* **What the task asks**:
Your copy should contain exactly the lines from the start of the material through the line containing "Χαιρετισμό, ο οποίος", and no pictures.

* **Records supplied**:
:::
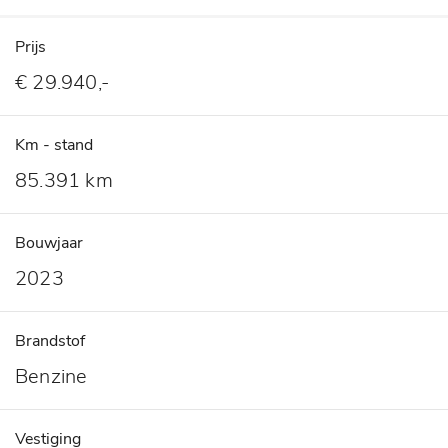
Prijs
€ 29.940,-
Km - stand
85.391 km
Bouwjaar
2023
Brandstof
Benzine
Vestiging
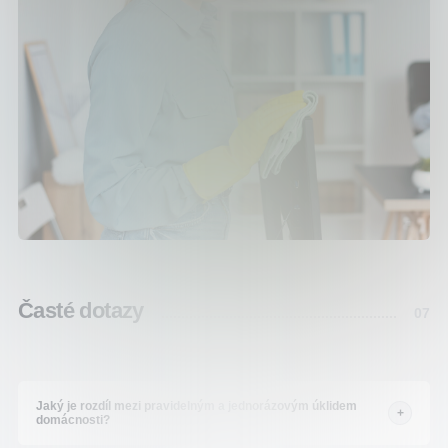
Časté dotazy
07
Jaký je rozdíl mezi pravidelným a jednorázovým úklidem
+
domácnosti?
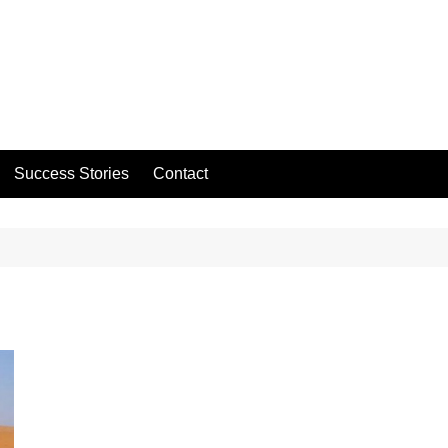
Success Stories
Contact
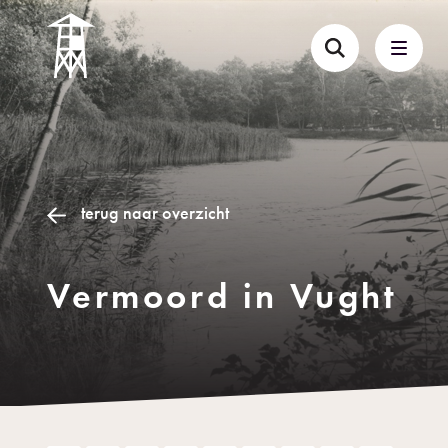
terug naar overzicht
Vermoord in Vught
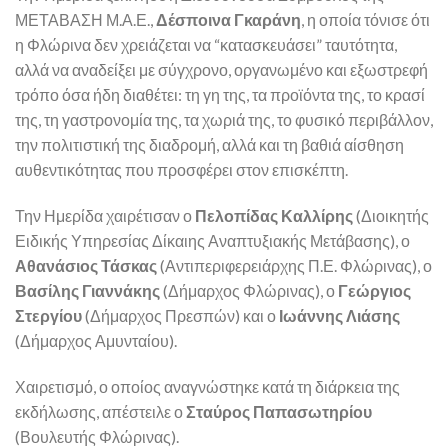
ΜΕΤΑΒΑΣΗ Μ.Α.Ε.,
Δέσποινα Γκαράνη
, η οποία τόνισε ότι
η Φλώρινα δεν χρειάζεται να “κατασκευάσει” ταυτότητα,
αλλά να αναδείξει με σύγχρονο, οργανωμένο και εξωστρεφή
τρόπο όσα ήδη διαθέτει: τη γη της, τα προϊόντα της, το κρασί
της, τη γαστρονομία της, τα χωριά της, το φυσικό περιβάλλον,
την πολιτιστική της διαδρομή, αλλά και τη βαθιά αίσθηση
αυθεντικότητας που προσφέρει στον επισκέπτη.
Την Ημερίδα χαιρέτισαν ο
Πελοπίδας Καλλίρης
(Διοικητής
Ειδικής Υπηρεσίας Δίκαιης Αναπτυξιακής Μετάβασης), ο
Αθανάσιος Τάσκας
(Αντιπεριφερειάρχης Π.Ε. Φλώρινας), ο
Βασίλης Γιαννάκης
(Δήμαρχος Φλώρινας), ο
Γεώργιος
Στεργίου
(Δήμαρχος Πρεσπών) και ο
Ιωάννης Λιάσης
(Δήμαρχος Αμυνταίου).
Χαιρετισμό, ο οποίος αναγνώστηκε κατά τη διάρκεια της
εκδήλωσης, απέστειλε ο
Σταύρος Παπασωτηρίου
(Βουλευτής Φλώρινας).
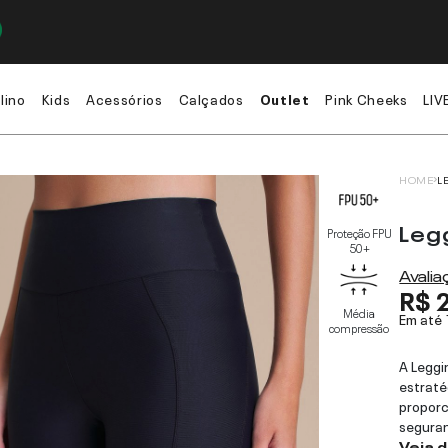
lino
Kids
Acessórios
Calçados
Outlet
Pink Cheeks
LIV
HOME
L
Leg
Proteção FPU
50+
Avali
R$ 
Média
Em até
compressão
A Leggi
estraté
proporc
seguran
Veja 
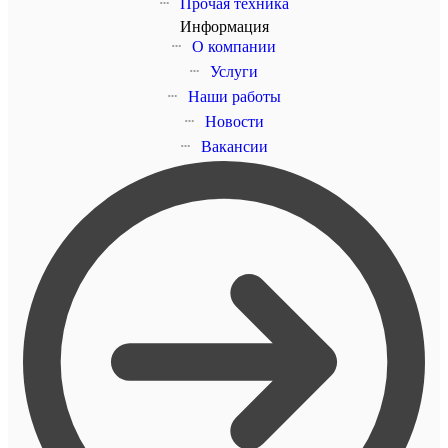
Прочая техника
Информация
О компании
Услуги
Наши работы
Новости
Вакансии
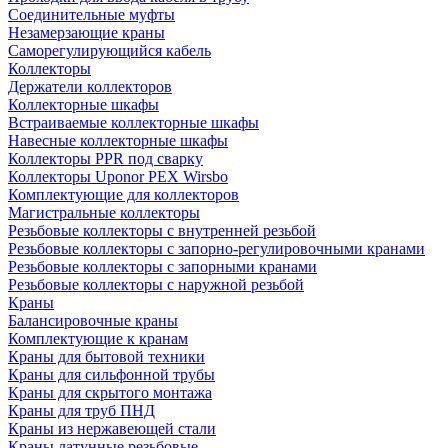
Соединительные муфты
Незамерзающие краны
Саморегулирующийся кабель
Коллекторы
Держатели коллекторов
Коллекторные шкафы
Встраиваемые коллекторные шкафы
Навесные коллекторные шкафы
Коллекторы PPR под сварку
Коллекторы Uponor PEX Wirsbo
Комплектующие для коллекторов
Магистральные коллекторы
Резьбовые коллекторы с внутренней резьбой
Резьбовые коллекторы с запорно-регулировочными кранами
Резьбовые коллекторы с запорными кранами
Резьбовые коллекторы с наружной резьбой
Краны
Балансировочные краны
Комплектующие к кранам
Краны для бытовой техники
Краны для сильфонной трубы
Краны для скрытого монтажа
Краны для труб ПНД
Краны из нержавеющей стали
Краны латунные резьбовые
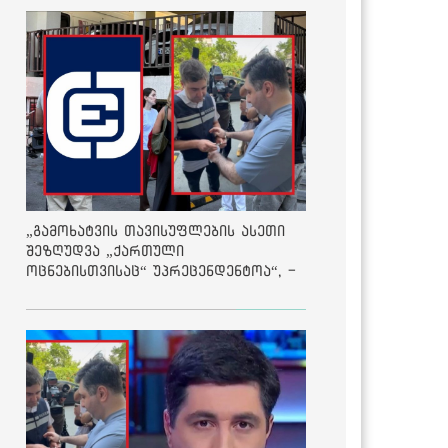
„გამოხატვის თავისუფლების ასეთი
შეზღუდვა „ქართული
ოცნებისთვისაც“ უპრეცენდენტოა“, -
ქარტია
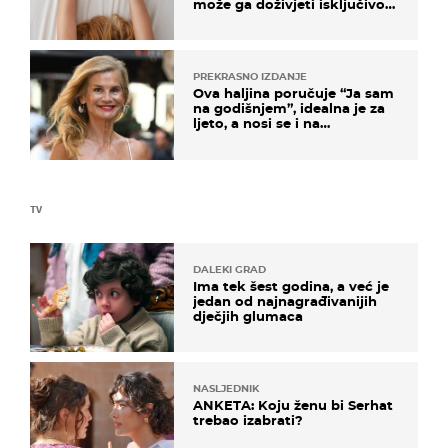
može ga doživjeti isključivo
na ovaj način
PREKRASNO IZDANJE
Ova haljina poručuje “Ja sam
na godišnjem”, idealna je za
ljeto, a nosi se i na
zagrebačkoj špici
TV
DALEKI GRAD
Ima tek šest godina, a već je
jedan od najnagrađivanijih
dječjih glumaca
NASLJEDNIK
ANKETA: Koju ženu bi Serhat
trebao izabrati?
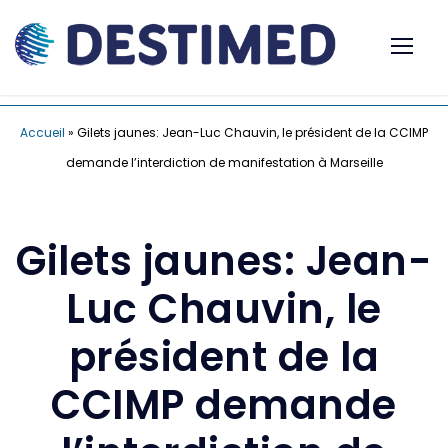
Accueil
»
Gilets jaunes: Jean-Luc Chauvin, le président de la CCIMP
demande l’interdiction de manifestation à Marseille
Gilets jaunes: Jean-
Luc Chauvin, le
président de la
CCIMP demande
:::
* **Written answer**:
Prijs
€ 29.940,-
Km - stand
85.391 km
Bouwjaar
2023
Brandstof
Benzine
Vestiging
Časté dotazy
07
Jaký je rozdíl mezi pravidelným a jednorázovým úklidem
+
domácnosti?
Success Stories
Contact
terug naar overzicht
Vermoord in Vught
ΜΕΤΑΒΑΣΗ Μ.Α.Ε.,
Δέσποινα Γκαράνη
, η οποία τόνισε ότι
η Φλώρινα δεν χρειάζεται να “κατασκευάσει” ταυτότητα,
αλλά να αναδείξει με σύγχρονο, οργανωμένο και εξωστρεφή
τρόπο όσα ήδη διαθέτει: τη γη της, τα προϊόντα της, το κρασί
της, τη γαστρονομία της, τα χωριά της, το φυσικό περιβάλλον,
την πολιτιστική της διαδρομή, αλλά και τη βαθιά αίσθηση
αυθεντικότητας που προσφέρει στον επισκέπτη.
Την Ημερίδα χαιρέτισαν ο
Πελοπίδας Καλλίρης
(Διοικητής
Ειδικής Υπηρεσίας Δίκαιης Αναπτυξιακής Μετάβασης), ο
Αθανάσιος Τάσκας
(Αντιπεριφερειάρχης Π.Ε. Φλώρινας), ο
Βασίλης Γιαννάκης
(Δήμαρχος Φλώρινας), ο
Γεώργιος
Στεργίου
(Δήμαρχος Πρεσπών) και ο
Ιωάννης Λιάσης
(Δήμαρχος Αμυνταίου).
Χαιρετισμό, ο οποίος αναγνώστηκε κατά τη διάρκεια της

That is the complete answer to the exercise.